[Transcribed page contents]
┄┄┄┄┄┄┄┄┄┄┄┄┄┄┄┄┄┄┄┄

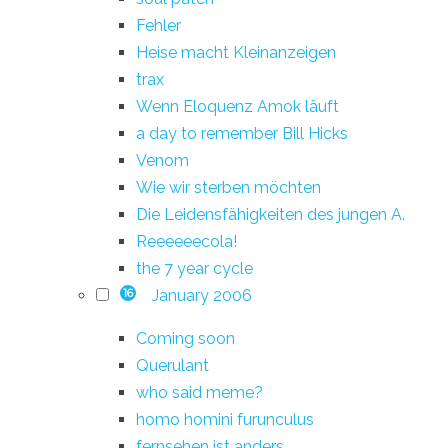
Fehler
Heise macht Kleinanzeigen
trax
Wenn Eloquenz Amok läuft
a day to remember Bill Hicks
Venom
Wie wir sterben möchten
Die Leidensfähigkeiten des jungen A.
Reeeeeecola!
the 7 year cycle
January 2006
16
Coming soon
Querulant
who said meme?
homo homini furunculus
fernsehen ist anders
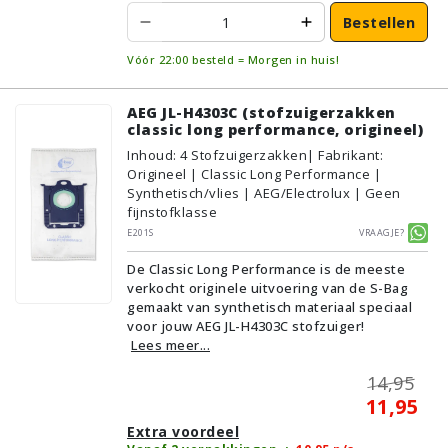
Bestellen
Vóór 22:00 besteld = Morgen in huis!
AEG JL-H4303C (stofzuigerzakken
classic long performance, origineel)
Inhoud
:
4
Stofzuigerzakken
| Fabrikant:
Origineel | Classic Long Performance |
Synthetisch/vlies | AEG/Electrolux | Geen
fijnstofklasse
E201S
Vraagje?
De Classic Long Performance is de meeste
verkocht originele uitvoering van de S-Bag
gemaakt van synthetisch materiaal speciaal
voor jouw AEG JL-H4303C stofzuiger!
Lees meer...
14,95
11,95
Extra voordeel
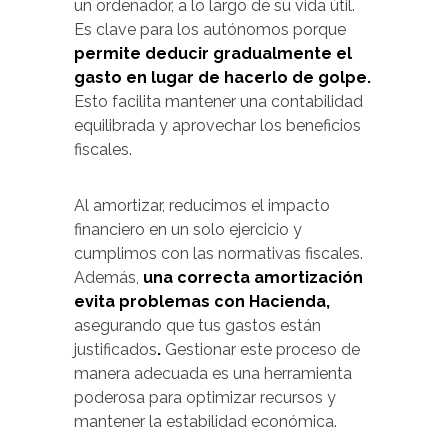
un ordenador, a lo largo de su vida útil.
Es clave para los autónomos porque
permite deducir gradualmente el
gasto en lugar de hacerlo de golpe.
Esto facilita mantener una contabilidad
equilibrada y aprovechar los beneficios
fiscales.
Al amortizar, reducimos el impacto
financiero en un solo ejercicio y
cumplimos con las normativas fiscales.
Además,
una correcta amortización
evita problemas con Hacienda,
asegurando que tus gastos están
justificados
.
Gestionar este proceso de
manera adecuada es una herramienta
poderosa para optimizar recursos y
mantener la estabilidad económica.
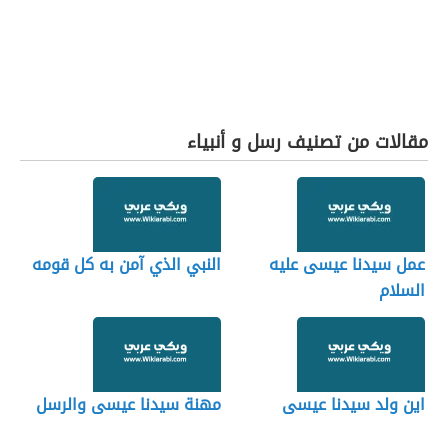
مقالات من تصنيف رسل و أنبياء
عمل سيدنا عيسى عليه
النبي الذي آمن به كل قومه
السلام
اين ولد سيدنا عيسى
مهنة سيدنا عيسى والرسل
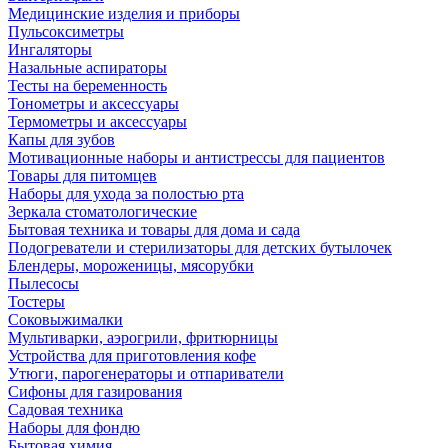
Медицинские изделия и приборы
Пульсоксиметры
Ингаляторы
Назальные аспираторы
Тесты на беременность
Тонометры и аксессуары
Термометры и аксессуары
Капы для зубов
Мотивационные наборы и антистрессы для пациентов
Товары для питомцев
Наборы для ухода за полостью рта
Зеркала стоматологические
Бытовая техника и товары для дома и сада
Подогреватели и стерилизаторы для детских бутылочек
Блендеры, мороженицы, мясорубки
Пылесосы
Тостеры
Соковыжималки
Мультиварки, аэрогрили, фритюрницы
Устройства для приготовления кофе
Утюги, парогенераторы и отпариватели
Сифоны для газирования
Садовая техника
Наборы для фондю
Бытовая химия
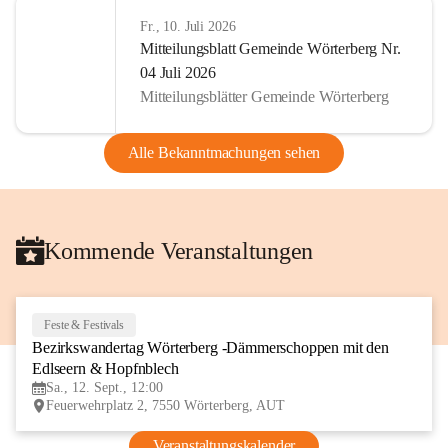
Fr., 10. Juli 2026
Mitteilungsblatt Gemeinde Wörterberg Nr.
04 Juli 2026
Mitteilungsblätter Gemeinde Wörterberg
Alle Bekanntmachungen sehen
Kommende Veranstaltungen
Feste & Festivals
12
Bezirkswandertag Wörterberg -Dämmerschoppen mit den 
SEP
Edlseern & Hopfnblech
Sa., 12. Sept., 12:00
Feuerwehrplatz 2, 7550 Wörterberg, AUT
Veranstaltungskalender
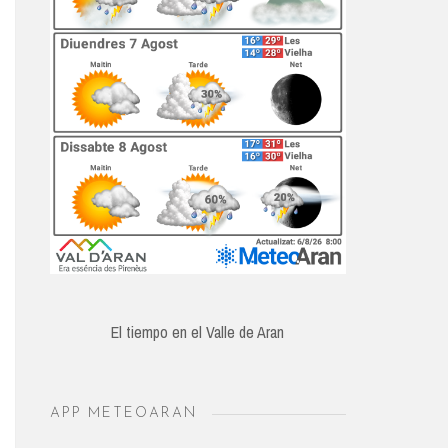
El tiempo en el Valle de Aran
APP METEOARAN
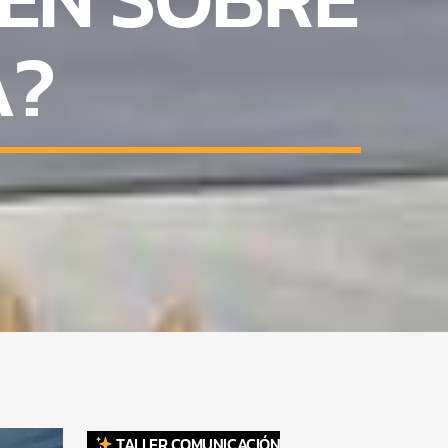
A?
TALLER COMUNICACIÓN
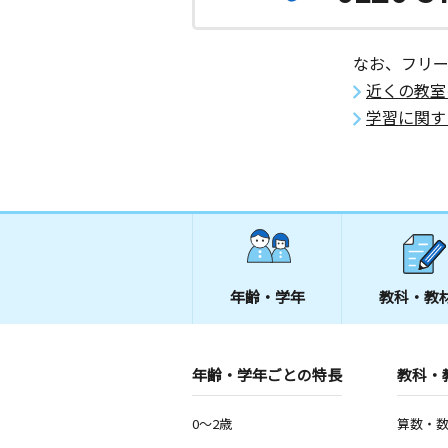
なお、フリ
近くの教室
学習に関す
年齢・学年
教科・教
年齢・学年ごとの特長
教科・
0～2歳
算数・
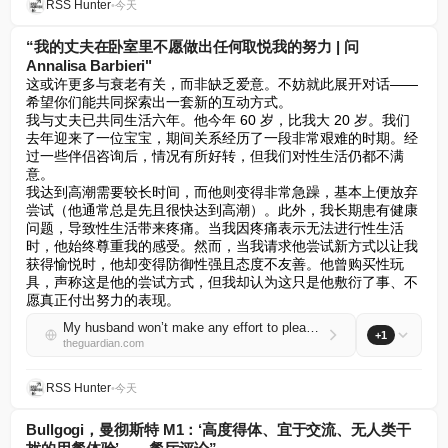
RSS Hunter
•
今天
“我的丈夫在卧室里不愿做出任何取悦我的努力 | 问
Annalisa Barbieri"
这或许更多与衰老有关，而非缺乏爱意。不妨就此展开对话——
希望你们能共同探索出一套新的互动方式。  

我与丈夫已共同生活六年。他今年 60 岁，比我大 20 岁。我们
去年迎来了一位宝宝，期间关系经历了一段非常艰难的时期。经
过一些伴侣咨询后，情况有所好转，但我们对性生活仍都不满
意。  

我达到高潮需要较长时间，而他则变得非常急躁，基本上便放弃
尝试（他通常总是先且很快达到高潮）。此外，我长期患有健康
问题，导致性生活带来疼痛。当我因疼痛表示无法进行性生活
时，他始终尊重我的感受。然而，当我请求他尝试新方式以让我
获得愉悦时，他却变得防御性强且态度不友善。他曾购买性玩
具，声称这是他的尝试方式，但我却认为这只是他敷衍了事、不
愿真正付出努力的表现。
My husband won’t make any effort to please me in bed | Ask Annalisa Barbieri
+1
theguardian.com
RSS Hunter
•
今天
Bullgogi，曼彻斯特 M1：‘高度得体、宜于交流、无人类干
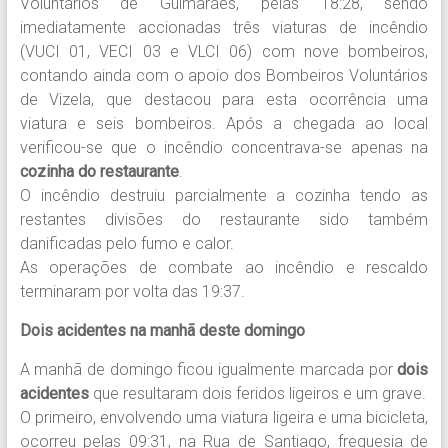
Voluntários de Guimarães, pelas 18:28, sendo
imediatamente accionadas três viaturas de incêndio
(VUCI 01, VECI 03 e VLCI 06) com nove bombeiros,
contando ainda com o apoio dos Bombeiros Voluntários
de Vizela, que destacou para esta ocorrência uma
viatura e seis bombeiros. Após a chegada ao local
verificou-se que o incêndio concentrava-se apenas na
cozinha do restaurante
.
O incêndio destruiu parcialmente a cozinha tendo as
restantes divisões do restaurante sido também
danificadas pelo fumo e calor.
As operações de combate ao incêndio e rescaldo
terminaram por volta das 19:37.
Dois acidentes na manhã deste domingo
A manhã de domingo ficou igualmente marcada por
dois
acidentes
que resultaram dois feridos ligeiros e um grave.
O primeiro, envolvendo uma viatura ligeira e uma bicicleta,
ocorreu pelas 09:31, na Rua de Santiago, freguesia de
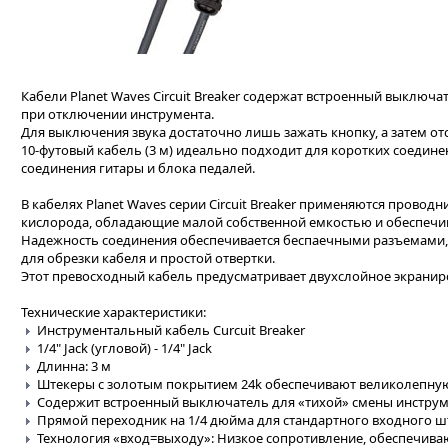
Кабели Planet Waves Circuit Breaker содержат встроенный выключ
при отключении инструмента.
Для выключения звука достаточно лишь зажать кнопку, а затем от
10-футовый кабель (3 м) идеально подходит для коротких соедине
соединения гитары и блока педалей.
В кабелях Planet Waves серии Circuit Breaker применяются прово
кислорода, обладающие малой собственной емкостью и обеспечи
Надежность соединения обеспечивается беспаечными разъемами,
для обрезки кабеля и простой отвертки.
Этот превосходный кабель предусматривает двухслойное экранир
Технические характеристики:
Инструментальный кабель Curcuit Breaker
1/4" Jack (угловой) - 1/4" Jack
Длинна: 3 м
Штекеры с золотым покрытием 24k обеспечивают великолепную
Содержит встроенный выключатель для «тихой» смены инстру
Прямой переходник на 1/4 дюйма для стандартного входного ш
Технология «вход=выходу»: Низкое сопротивление, обеспечив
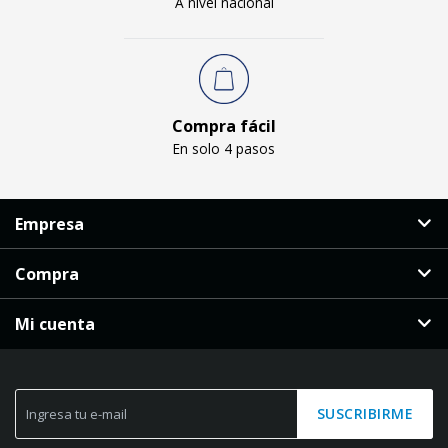
A nivel nacional
Compra fácil
En solo 4 pasos
Empresa
Compra
Mi cuenta
SUSCRIBIRME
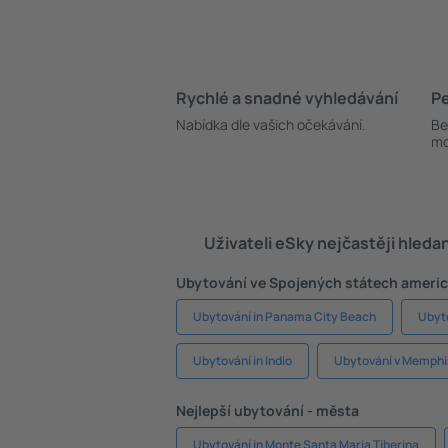
Rychlé a snadné vyhledávání
Pe
Nabídka dle vašich očekávání.
Be
mo
Uživateli eSky nejčastěji hleda
Ubytování ve Spojených státech americ
Ubytování in Panama City Beach
Ubyt
Ubytování in Indio
Ubytování v Memphi
Nejlepší ubytování - města
Ubytování in Monte Santa Maria Tiberina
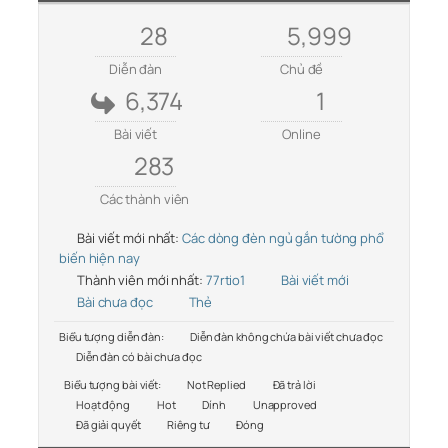
28
5,999
Diễn đàn
Chủ đề
6,374
1
Bài viết
Online
283
Các thành viên
Bài viết mới nhất:
Các dòng đèn ngủ gắn tường phổ
biến hiện nay
Thành viên mới nhất:
77rtio1
Bài viết mới
Bài chưa đọc
Thẻ
Biểu tượng diễn đàn:
Diễn đàn không chứa bài viết chưa đọc
Diễn đàn có bài chưa đọc
Biểu tượng bài viết:
Not Replied
Đã trả lời
Hoạt động
Hot
Dính
Unapproved
Đã giải quyết
Riêng tư
Đóng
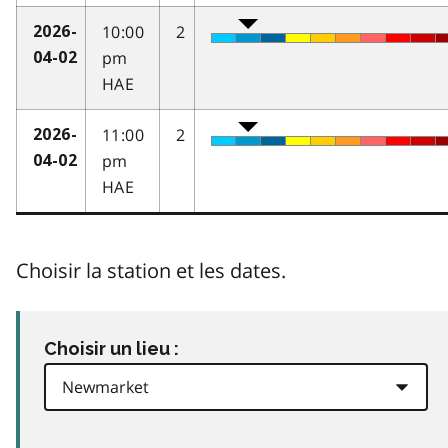
10:00
2
2026-
pm
04-02
HAE
11:00
2
2026-
pm
04-02
HAE
Choisir la station et les dates.
Choisir un lieu :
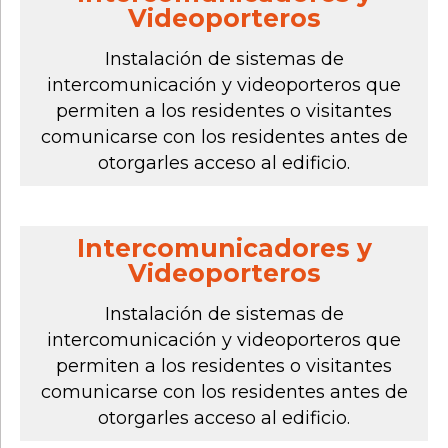
Videoporteros
Instalación de sistemas de
intercomunicación y videoporteros que
permiten a los residentes o visitantes
comunicarse con los residentes antes de
otorgarles acceso al edificio.
Intercomunicadores y
Videoporteros
Instalación de sistemas de
intercomunicación y videoporteros que
permiten a los residentes o visitantes
comunicarse con los residentes antes de
otorgarles acceso al edificio.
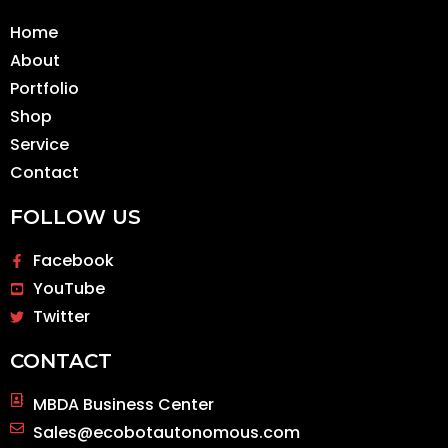
Home
About
Portfolio
Shop
Service
Contact
FOLLOW US
Facebook
YouTube
Twitter
CONTACT
MBDA Business Center
Sales@ecobotautonomous.com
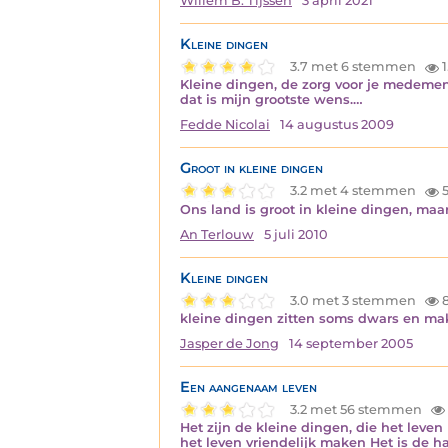
Willem B. Tijssen
3 april 2021
Kleine dingen
3.7 met 6 stemmen
1
Kleine dingen, de zorg voor je medeme
dat is mijn grootste wens.…
Fedde Nicolai
14 augustus 2009
Groot in kleine dingen
3.2 met 4 stemmen
5
Ons land is groot in kleine dingen, ma
An Terlouw
5 juli 2010
Kleine dingen
3.0 met 3 stemmen
8
kleine dingen zitten soms dwars en mak
Jasper de Jong
14 september 2005
Een aangenaam leven
3.2 met 56 stemmen
Het zijn de kleine dingen, die het leve
het leven vriendelijk maken Het is de h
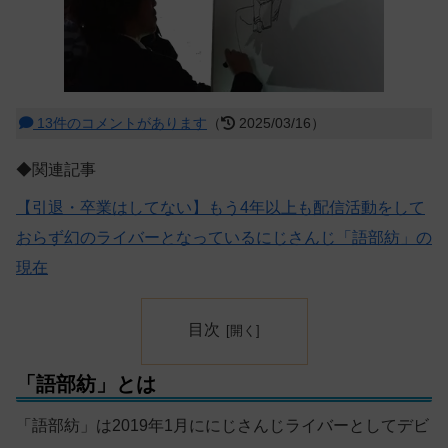
13件のコメントがあります
（
2025/03/16）
◆関連記事
【引退・卒業はしてない】もう4年以上も配信活動をして
おらず幻のライバーとなっているにじさんじ「語部紡」の
現在
目次
「語部紡」とは
「語部紡」は2019年1月ににじさんじライバーとしてデビ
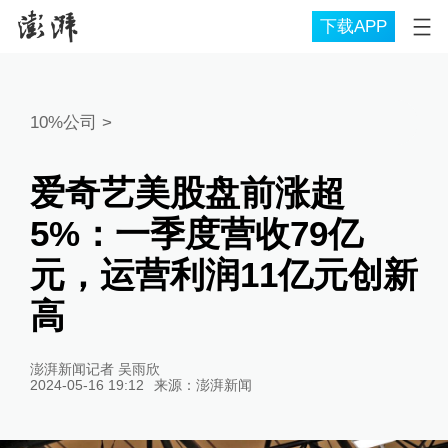
下载APP
10%公司
>
爱奇艺美股盘前涨超
5%：一季度营收79亿
元，运营利润11亿元创新
高
澎湃新闻记者 吴雨欣
2024-05-16 19:12
来源：
澎湃新闻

┄┄┄┄┄┄┄┄┄┄┄┄┄┄┄┄┄┄┄┄

→ **What this task involves**
Say the number of lines above that include "acidentes", and only that.

→ **Solution to this task**
2